The statute, which went into effect July 1, allows doctors and defense attorneys to speak with other treating physicians about a patient’s treatment during the fact-finding period of a potential lawsuit. Another provision of the law requires expert witnesses who testify in medical liability cases to practice in the same specialty as defendant doctors. Previously, experts needed only to practice in a similar specialty.
Hours after the law took effect, trial attorneys filed five constitutional challenges in state and federal courts.
The Florida Medical Assn., which advocated for the law, is not surprised by the lawsuits and plans to aggressively defend the legislation in court, said Jeff Scott, FMA general counsel.
“We will certainly do whatever we can to make sure this law survives whatever the trial bar throws at it,” he said in an email.
The Florida Justice Assn., which spearheaded the lawsuits, said the statute violates state privacy rights and the federal Health Insurance Portability and Accountability Act. Contact between defense attorneys and nonparty physicians — without the patient or the patient’s attorney present — will lead to illegal medical history disclosures, the association said in a statement.

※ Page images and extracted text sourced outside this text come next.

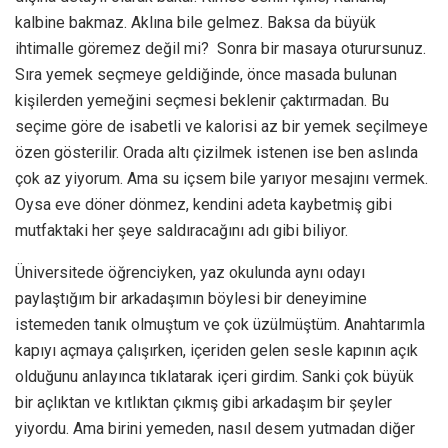
kalbine bakmaz. Aklına bile gelmez. Baksa da büyük
ihtimalle göremez değil mi? Sonra bir masaya oturursunuz.
Sıra yemek seçmeye geldiğinde, önce masada bulunan
kişilerden yemeğini seçmesi beklenir çaktırmadan. Bu
seçime göre de isabetli ve kalorisi az bir yemek seçilmeye
özen gösterilir. Orada altı çizilmek istenen ise ben aslında
çok az yiyorum. Ama su içsem bile yarıyor mesajını vermek.
Oysa eve döner dönmez, kendini adeta kaybetmiş gibi
mutfaktaki her şeye saldıracağını adı gibi biliyor.
Üniversitede öğrenciyken, yaz okulunda aynı odayı
paylaştığım bir arkadaşımın böylesi bir deneyimine
istemeden tanık olmuştum ve çok üzülmüştüm. Anahtarımla
kapıyı açmaya çalışırken, içeriden gelen sesle kapının açık
olduğunu anlayınca tıklatarak içeri girdim. Sanki çok büyük
bir açlıktan ve kıtlıktan çıkmış gibi arkadaşım bir şeyler
yiyordu. Ama birini yemeden, nasıl desem yutmadan diğer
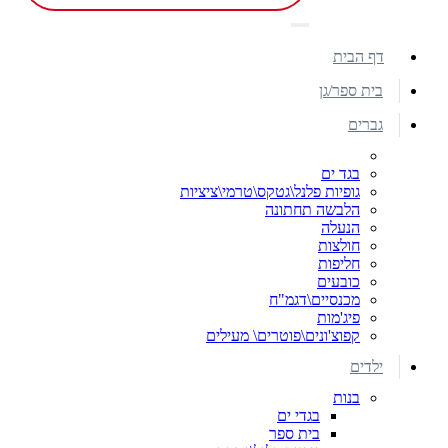
דף הבית
בית ספר/גן
גברים
בגד ים
גופיות פלנל\גטקס\טרמי\ציציות
הלבשה תחתונה
הנעלה
חולצות
חליפות
כובעים
מכנסיים\דגמ"ח
פיג'מות
קפוצ'ונים\פוטרים\ מעילים
ילדים
בנות
בגדי ים
בית ספר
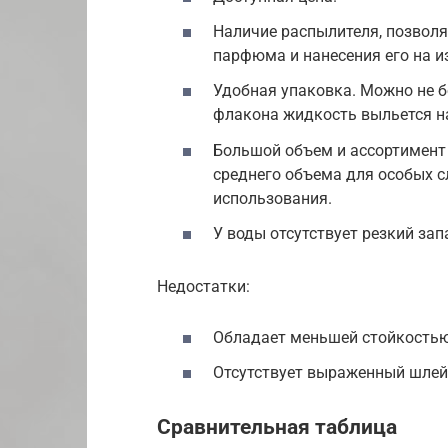
Наличие распылителя, позвол
парфюма и нанесения его на 
Удобная упаковка. Можно не б
флакона жидкость выльется н
Большой объем и ассортимент
среднего объема для особых 
использования.
У воды отсутствует резкий запа
Недостатки:
Обладает меньшей стойкостью
Отсутствует выраженный шлей
Сравнительная таблица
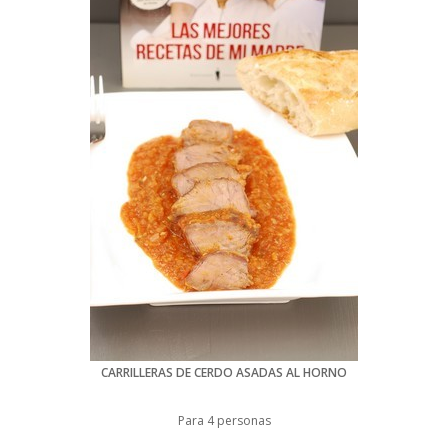
CARRILLERAS DE CERDO ASADAS AL HORNO
Para 4 personas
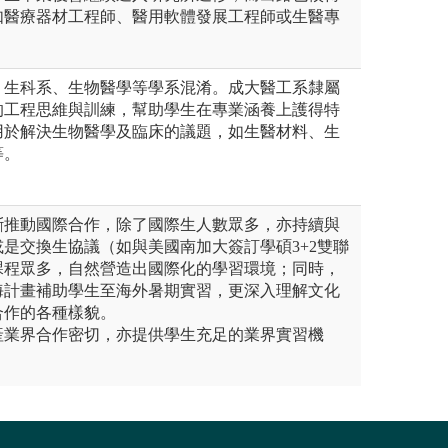
如醫療器材工程師、醫用軟體發展工程師或生醫專
、生科系、生物醫學等學系混淆。成大醫工系隸屬
的工程思維與訓練，幫助學生在專業涵養上護得特
用於解決生物醫學及臨床的議題，如生醫材料、生
等。
斷推動國際合作，除了國際生人數眾多，亦持續與
是交換生協議（如與美國南加大簽訂學碩3+2雙聯
課程眾多，自然營造出國際化的學習環境；同時，
海計畫補助學生至海外暑期實習，更深入理解文化
合作的各種樣貌。
產業界合作密切，亦提供學生充足的業界實習機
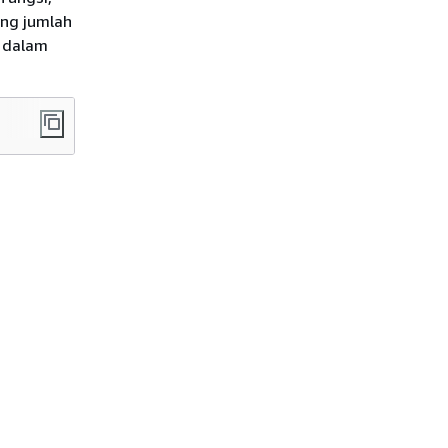
ung jumlah
) dalam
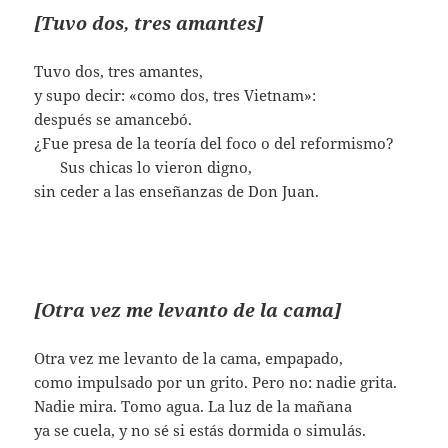
[Tuvo dos, tres amantes]
Tuvo dos, tres amantes,
y supo decir: «como dos, tres Vietnam»:
después se amancebó.
¿Fue presa de la teoría del foco o del reformismo?
……
Sus chicas lo vieron digno,
sin ceder a las enseñanzas de Don Juan.
[Otra vez me levanto de la cama]
Otra vez me levanto de la cama, empapado,
como impulsado por un grito. Pero no: nadie grita.
Nadie mira. Tomo agua. La luz de la mañana
ya se cuela, y no sé si estás dormida o simulás.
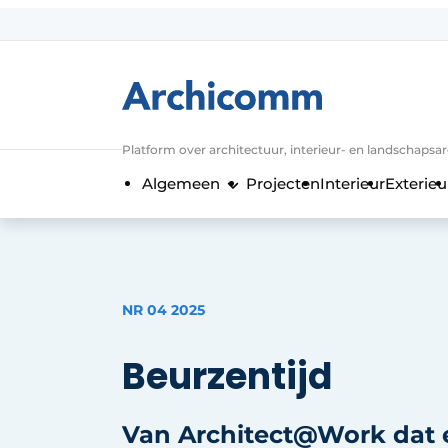
Aanmelden
Algemene voorwaarden
ArchiComm | Magazine over architect
Platform over architectuur, interieur- en landschapsa
Bedrijven
Algemeen
Projecten
Interieur
Exterieu
Contact
Nieuwsbrief
Podcasts
Privacy / Cookie statement
NR 04 2025
Vacature aanmelden
Beurzentijd
Vacatures
Video’s
Van Architect@Work dat e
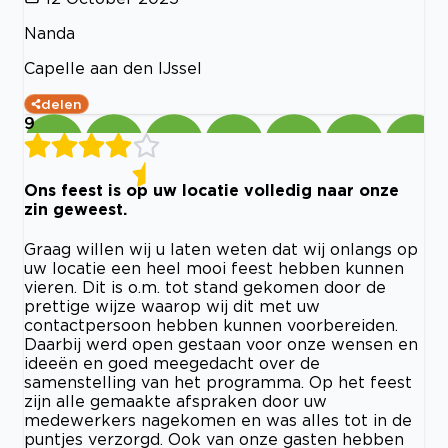
Nanda
Capelle aan den IJssel
delen
9
Ons feest is op uw locatie volledig naar onze
zin geweest.
Graag willen wij u laten weten dat wij onlangs op
uw locatie een heel mooi feest hebben kunnen
vieren. Dit is o.m. tot stand gekomen door de
prettige wijze waarop wij dit met uw
contactpersoon hebben kunnen voorbereiden.
Daarbij werd open gestaan voor onze wensen en
ideeën en goed meegedacht over de
samenstelling van het programma. Op het feest
zijn alle gemaakte afspraken door uw
medewerkers nagekomen en was alles tot in de
puntjes verzorgd. Ook van onze gasten hebben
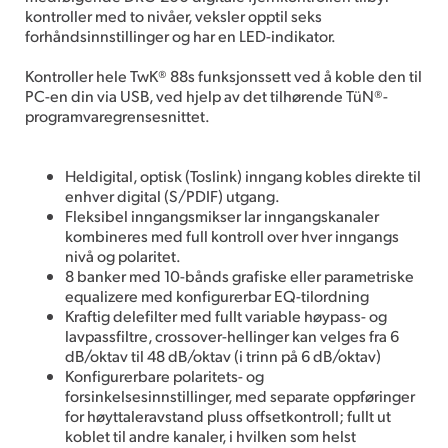
kontroller med to nivåer, veksler opptil seks
forhåndsinnstillinger og har en LED-indikator.
Kontroller hele TwK® 88s funksjonssett ved å koble den til
PC-en din via USB, ved hjelp av det tilhørende TüN®-
programvaregrensesnittet.
Heldigital, optisk (Toslink) inngang kobles direkte til
enhver digital (S/PDIF) utgang.
Fleksibel inngangsmikser lar inngangskanaler
kombineres med full kontroll over hver inngangs
nivå og polaritet.
8 banker med 10-bånds grafiske eller parametriske
equalizere med konfigurerbar EQ-tilordning
Kraftig delefilter med fullt variable høypass- og
lavpassfiltre, crossover-hellinger kan velges fra 6
dB/oktav til 48 dB/oktav (i trinn på 6 dB/oktav)
Konfigurerbare polaritets- og
forsinkelsesinnstillinger, med separate oppføringer
for høyttaleravstand pluss offsetkontroll; fullt ut
koblet til andre kanaler, i hvilken som helst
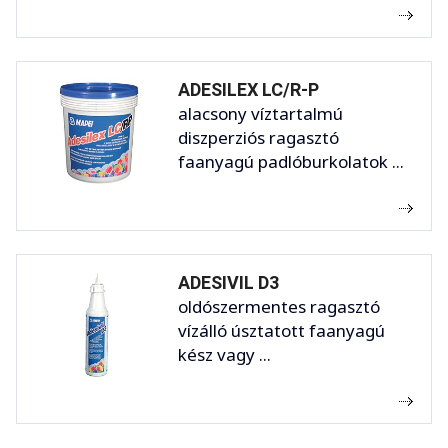
ADESILEX LC/R-P
alacsony víztartalmú
diszperziós ragasztó
faanyagú padlóburkolatok ...
ADESIVIL D3
oldószermentes ragasztó
vízálló úsztatott faanyagú
kész vagy ...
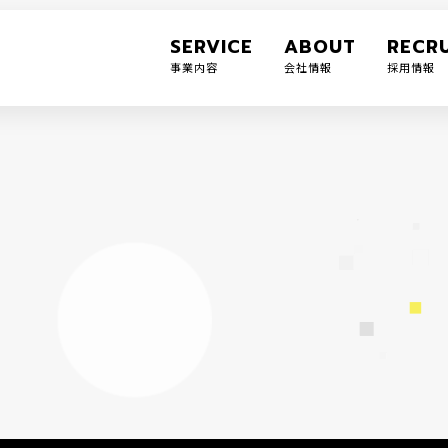
SERVICE
ABOUT
RECRU
事業内容
会社情報
採用情報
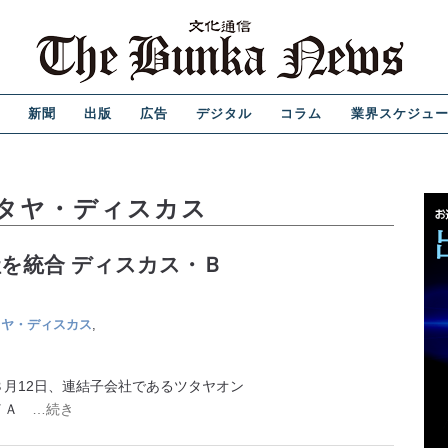
新聞
出版
広告
デジタル
コラム
業界スケジュ
タヤ・ディスカス
を統合 ディスカス・Ｂ
タヤ・ディスカス
,
月12日、連結子会社であるツタヤオン
ＡＹＡ
…続き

“When no one is present to protect the victim, sensitive medical information may be disclosed, no matter how irrelevant, personal or embarrassing it may be to the patient,” said Debra Henley, executive director of the Florida Justice Assn. “What is worse is that the attorney can do whatever he or she wants to with that sensitive information.”

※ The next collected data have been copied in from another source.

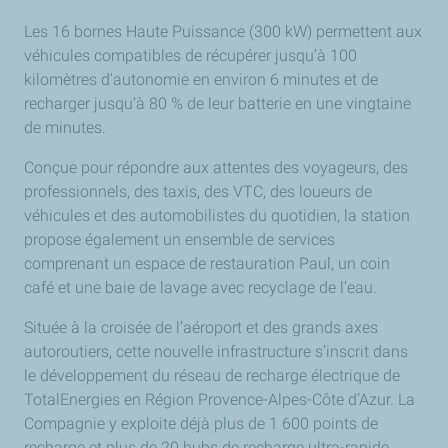
Les 16 bornes Haute Puissance (300 kW) permettent aux
véhicules compatibles de récupérer jusqu’à 100
kilomètres d’autonomie en environ 6 minutes et de
recharger jusqu’à 80 % de leur batterie en une vingtaine
de minutes.
Conçue pour répondre aux attentes des voyageurs, des
professionnels, des taxis, des VTC, des loueurs de
véhicules et des automobilistes du quotidien, la station
propose également un ensemble de services
comprenant un espace de restauration Paul, un coin
café et une baie de lavage avec recyclage de l’eau.
Située à la croisée de l’aéroport et des grands axes
autoroutiers, cette nouvelle infrastructure s’inscrit dans
le développement du réseau de recharge électrique de
TotalEnergies en Région Provence-Alpes-Côte d’Azur. La
Compagnie y exploite déjà plus de 1 600 points de
recharge et plus de 20 hubs de recharge ultra-rapide,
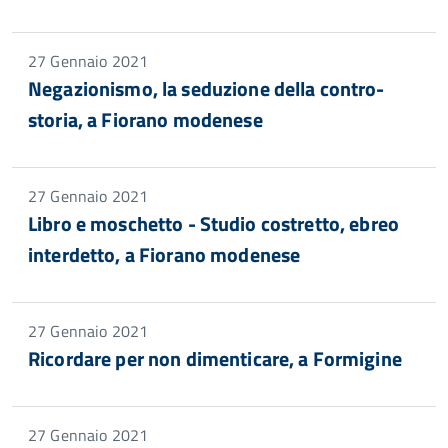
27 Gennaio 2021
Negazionismo, la seduzione della contro-
storia, a Fiorano modenese
27 Gennaio 2021
Libro e moschetto - Studio costretto, ebreo
interdetto, a Fiorano modenese
27 Gennaio 2021
Ricordare per non dimenticare, a Formigine
27 Gennaio 2021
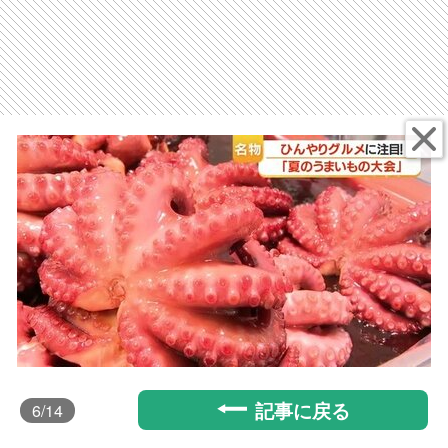
記事に戻る
6
/14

At this article’s deadline, the Florida attorney general’s office had not returned messages seeking comment.
So far in 2013, courts have shown support for tort reforms.
In June, a federal judge upheld Mississippi’s $500,000 noneconomic damages cap in medical liability cases. The ruling affirmed the reduction of a $5.5 million court award against a medical center in a wrongful death case.

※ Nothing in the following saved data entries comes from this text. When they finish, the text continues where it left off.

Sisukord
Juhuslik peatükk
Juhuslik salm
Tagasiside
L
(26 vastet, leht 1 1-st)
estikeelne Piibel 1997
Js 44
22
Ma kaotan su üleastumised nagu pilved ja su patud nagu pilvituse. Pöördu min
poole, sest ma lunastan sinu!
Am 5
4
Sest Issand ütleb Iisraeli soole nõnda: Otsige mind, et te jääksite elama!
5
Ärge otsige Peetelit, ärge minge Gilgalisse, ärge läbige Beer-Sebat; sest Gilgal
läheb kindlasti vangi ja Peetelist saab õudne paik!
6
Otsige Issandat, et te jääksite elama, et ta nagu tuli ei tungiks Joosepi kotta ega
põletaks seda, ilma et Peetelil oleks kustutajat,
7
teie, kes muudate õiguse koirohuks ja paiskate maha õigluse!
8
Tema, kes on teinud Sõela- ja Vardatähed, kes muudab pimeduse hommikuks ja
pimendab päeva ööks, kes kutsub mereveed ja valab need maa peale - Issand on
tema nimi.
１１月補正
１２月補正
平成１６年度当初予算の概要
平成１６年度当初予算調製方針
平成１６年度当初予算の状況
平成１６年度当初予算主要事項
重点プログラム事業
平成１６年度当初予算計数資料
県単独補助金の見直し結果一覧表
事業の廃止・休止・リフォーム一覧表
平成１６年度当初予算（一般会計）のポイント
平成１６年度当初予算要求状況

In May, Georgia Gov. Nathan Deal signed a law that prevents health law reform metrics from being used as evidence in liability cases. Georgia’s law states that payer guidelines and quality criteria under federal law shall not establish a legal basis for negligence or a standard of care for the purposes of determining medical liability.
The Florida law is the result of two decades of lobbying efforts by physicians to enact stronger legal protections for doctors, Scott said. The American Medical Association in April wrote a letter to lawmakers in support of the legislation.
Before the new law, Scott said plaintiffs’ attorneys had unfettered access to a patient’s treating physicians during the informal discovery process, while medical liability defense attorneys were prohibited from contacting them.
“The treating physician is often the key witness in a malpractice case,” Scott said. “What our legislation does is level the playing field and provide crucial access” to defense attorneys.
The law will have a chilling effect on the free flow of information between physicians and patients, said Kenneth J. Sobel, a plaintiffs’ attorney who filed one of the lawsuits against the legislation. Patients will be less likely to disclose personal information to treating physicians if they know such details could be released during a potential lawsuit against another doctor, he said.
“Federal law holds the patient privacy protection afforded by HIPAA to be paramount to any state law that contravenes” keeping patient communications private, he said. “We’re not saying that the information can’t be discovered. We’re saying the method of discovering can’t be sneaky, off-the-record conversations with physicians.”